The step-by-step construction of a bathhouse from foam blocks with your own hands begins with design. Here the type of foundation, the groundwater level, the size of the building, the place for it are determined, as well as the technical aspects of supplying utility networks, providing hydro- and vapor barriers, and selecting an insulation and ventilation system. If the project involves the presence of a recreation room, a small swimming pool, an attic, a veranda and other additional premises, materials for these structural elements are also calculated and drawings are made.
In the parameters you need to indicate the height and thickness of the walls, dimensions and location of openings for windows and doors. However, without special skills, this stage is not as easy as it seems. Therefore, owners often use ready-made plans - standard and unusual, where they only adjust the measurements, the distribution of rooms if desired, and more. The optimal sizes of a foam block bathhouse are 4x4, 5x5, 5x6, 6x4, 6x6 and 6x8 meters with an attic, but what to choose is up to you.
Foam concrete and foam blocks
This building material with a hundred-year history has heat-protective qualities and frost resistance no worse than brick. The rooms made from it have a comfortable microclimate, the walls breathe. It is not flammable and does not rot. Its characteristics meet the standards of building materials. It will be good for people with diseases of the lungs and joints, suffering from cardiovascular diseases.
It is usually made from a cement-sand mortar to which a foaming agent is added. When using this organic-based component, blocks made from this air-cell concrete are stronger and more environmentally friendly. After mixing the foam with the concrete mixture, the material hardens into a monolith, which is cut into blocks or poured into molds of a given size. Foam blocks with dimensions of 60×30×10 cm, having a density index of D700, are considered the most convenient for a bath.
Foundation structure
The type of soil and the depth of its freezing, the height of groundwater and the topography of the area as a whole influence which foundation to choose for your site. In the southern regions, where there are no large temperature differences for the soil, a columnar base is most often made. If the area is marshy, a solid foundation on stilts will do. The most common option is a strip foundation. This is a closed ribbon of concrete on the outer and inner sides of the walls, inside which reinforcement is laid. Its height depends on the level of soil freezing. In the northern regions they are laid at a height of up to 2 m (especially if the steam room is large), and for smaller structures this value is reduced to 50-60 cm.
Stages:
- The soil layer is removed over the entire area to a depth of 10-15 cm.
- A trench is dug out.
- Next is the assembly of the formwork.
- Laying reinforcing bars or mesh.
- Preparation of concrete mortar.
- Pouring the mixture into the formwork.
- We wait for the concrete to harden and remove the formwork (3-4 days after pouring concrete).
- Then we proceed to the concrete base under the stove and carry out the necessary communications (for draining water, etc.).
- The last stage is waterproofing the building. The concrete is covered with a layer of heated bitumen, and on top there is another sheet of roofing felt (2-3 layers). This must be done between the basement and the first row of laid blocks.

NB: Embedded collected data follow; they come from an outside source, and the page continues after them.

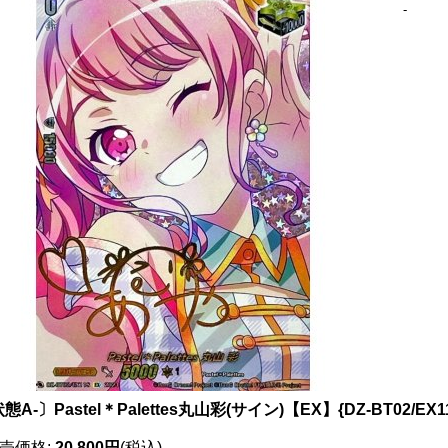
-
態A-〕Pastel＊Palettes丸山彩(サイン)【EX】{DZ-BT02/E
売価格
:
20,800円
(税込)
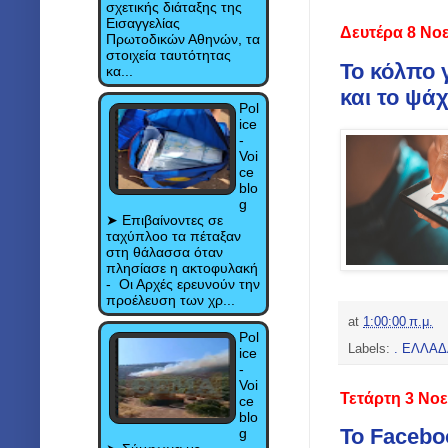
σχετικής διάταξης της
Εισαγγελίας
Δευτέρα 8 Νο
Πρωτοδικών Αθηνών, τα
στοιχεία ταυτότητας
Το κόλπο 
κα...
και το ψά
Pol
ice
-
Voi
ce
blo
g
➤ Eπιβαίνοντες σε
ταχύπλοο τα πέταξαν
στη θάλασσα όταν
πλησίασε η ακτοφυλακή
- Οι Αρχές ερευνούν την
προέλευση των χρ...
at
1:00:00 π.μ.
Pol
Labels:
. ΕΛΛΑΔ
ice
-
Voi
Τετάρτη 3 Νο
ce
blo
Το Facebo
g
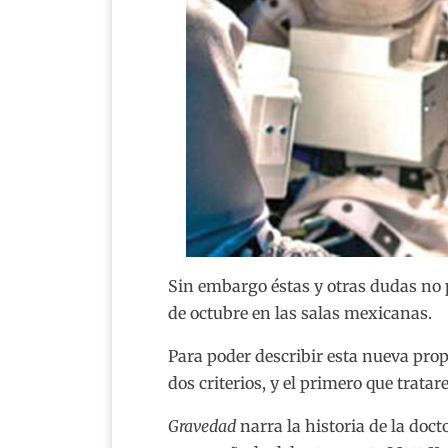
Sin embargo éstas y otras dudas no 
de octubre en las salas mexicanas.
Para poder describir esta nueva pro
dos criterios, y el primero que trata
Gravedad
narra la historia de la doc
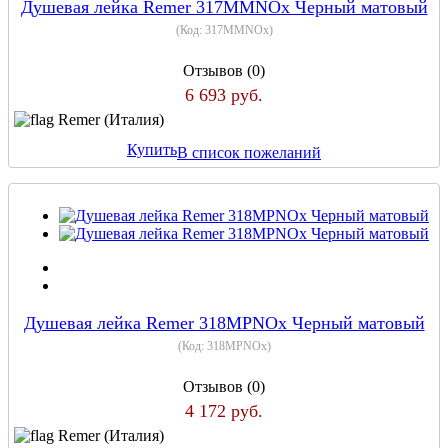
Душевая лейка Remer 317MMNOx Черный матовый
(Код:
317MMNOx
)
Отзывов (0)
6 693 руб.
Remer (Италия)
Купить
В список пожеланий
Душевая лейка Remer 318MPNOx Черный матовый
(Код:
318MPNOx
)
Отзывов (0)
4 172 руб.
Remer (Италия)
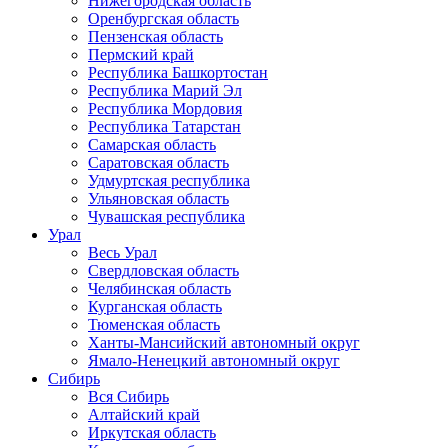
Нижегородская область
Оренбургская область
Пензенская область
Пермский край
Республика Башкортостан
Республика Марий Эл
Республика Мордовия
Республика Татарстан
Самарская область
Саратовская область
Удмуртская республика
Ульяновская область
Чувашская республика
Урал
Весь Урал
Свердловская область
Челябинская область
Курганская область
Тюменская область
Ханты-Мансийский автономный округ
Ямало-Ненецкий автономный округ
Сибирь
Вся Сибирь
Алтайский край
Иркутская область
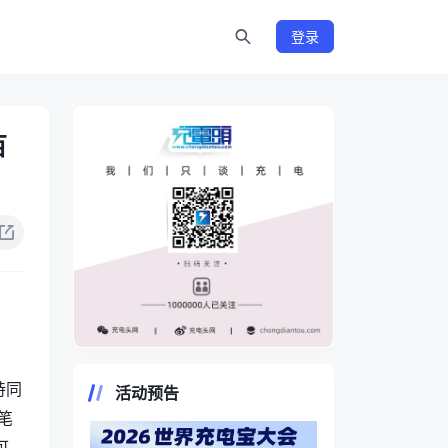
登录
百
https://www.chongdiantou.com/
持同
活动预告
笔
可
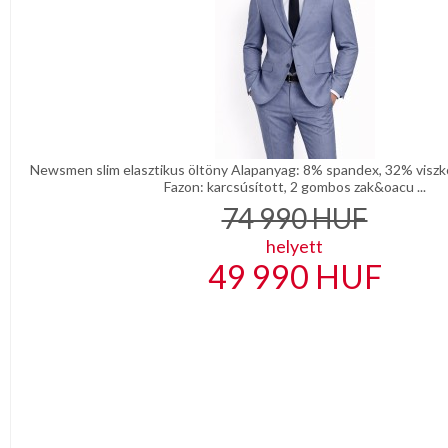
Newsmen slim elasztikus öltöny Alapanyag: 8% spandex, 32% viszkó
Fazon: karcsúsított, 2 gombos zak&oacu ...
74 990
HUF
helyett
49 990
HUF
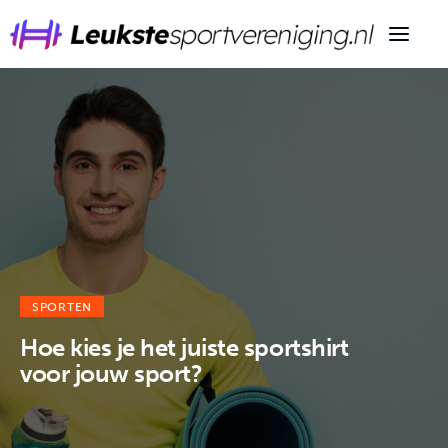
Informatie
Merken
Tips
Sporten
SPORTEN
Voeding
Hoe kies je het juiste sportshirt
voor jouw sport?
Wintersport
Overig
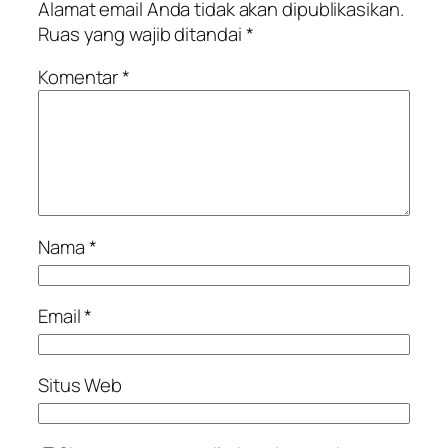
Alamat email Anda tidak akan dipublikasikan.
Ruas yang wajib ditandai
*
Komentar
*
Nama
*
Email
*
Situs Web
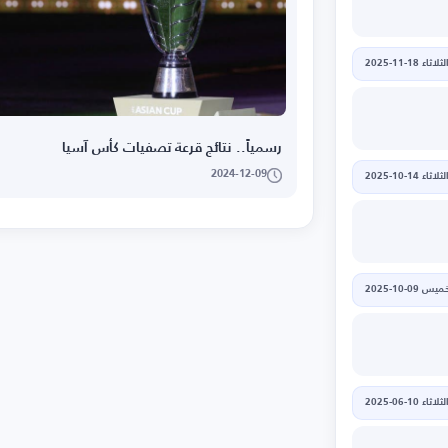
لثلاثاء 18-11-2025
رسمياً.. نتائج قرعة تصفيات كأس آسيا
2024-12-09
لثلاثاء 14-10-2025
يس 09-10-2025
لثلاثاء 10-06-2025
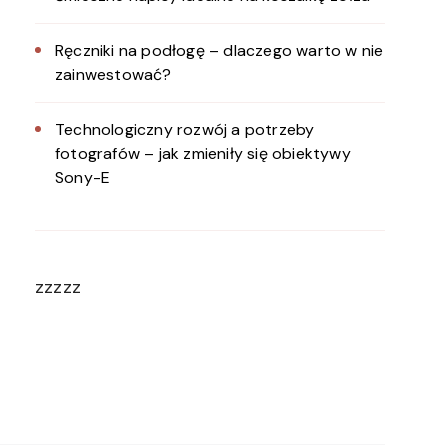
Ręczniki na podłogę – dlaczego warto w nie
zainwestować?
Technologiczny rozwój a potrzeby
fotografów – jak zmieniły się obiektywy
Sony-E
zzzzz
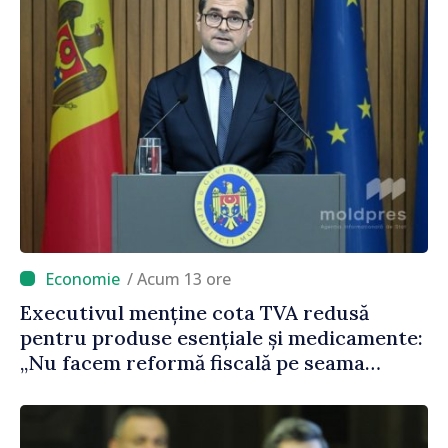
/ Acum 13 ore
Executivul menține cota TVA redusă
pentru produse esențiale și medicamente:
„Nu facem reformă fiscală pe seama
consumului de bază al oamenilor”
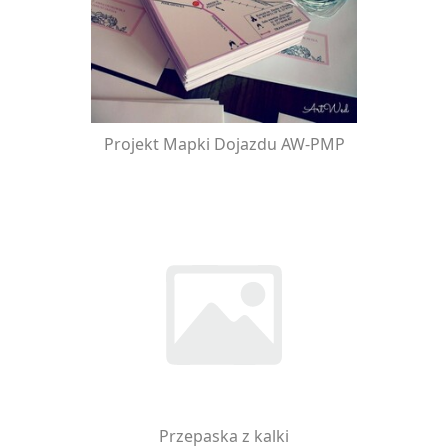
Projekt Mapki Dojazdu AW-PMP
Przepaska z kalki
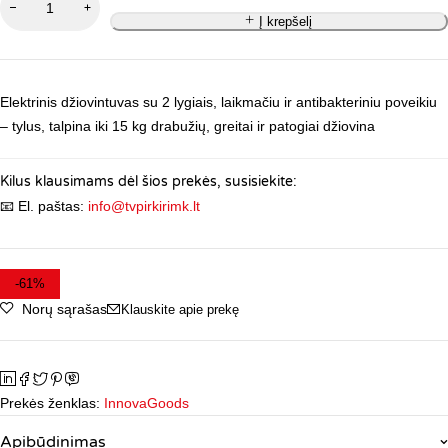
Į krepšelį
Elektrinis džiovintuvas su 2 lygiais, laikmačiu ir antibakteriniu poveikiu
– tylus, talpina iki 15 kg drabužių, greitai ir patogiai džiovina
Kilus klausimams dėl šios prekės, susisiekite:
📧 El. paštas:
info@tvpirkirimk.lt
-
61
%
Norų sąrašas
Klauskite apie prekę
Prekės ženklas:
InnovaGoods
Apibūdinimas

- Expanded clay, polystyrene foam and expanded polystyrene are in demand for insulation. The sheets are attached from the outside over the entire concrete area using construction adhesive or foam.
Let's calculate the project
The construction of any object is preceded by design, which will help determine the dimensions of the building as a whole and each room separately, the height of the walls and roof, their configuration, materials and their quantity.
- Even if there is no professional project, there should be at least sketches that will show not only the external contour with reference to the existing buildings on the site, but also the internal layout, the location of window and door openings, as well as the stove, for which a separate foundation.
- In addition, you should consider where and how electricity and water will be supplied to the bathhouse, and how the sewage system will be arranged. All this will help to calculate as accurately as possible the amount of necessary materials and equipment, and determine their total cost.
- In order not to guess which foundation is better and which wall thickness will be optimal, the easiest way is to use the data from one of the ready-made projects found on specialized sites. And even if it’s not even a budget small bathhouse, but a guest house with a bedroom in the attic, the basic parameters can be taken as a basis.
- Having opened one of these projects for a bathhouse made of aerated concrete blocks, we see that the thickness of the walls, which is usually oriented towards the middle zone of the country, is 300 or 400 mm. The foundation is often offered in the form of a monolithic slab - and this is the most convenient solution.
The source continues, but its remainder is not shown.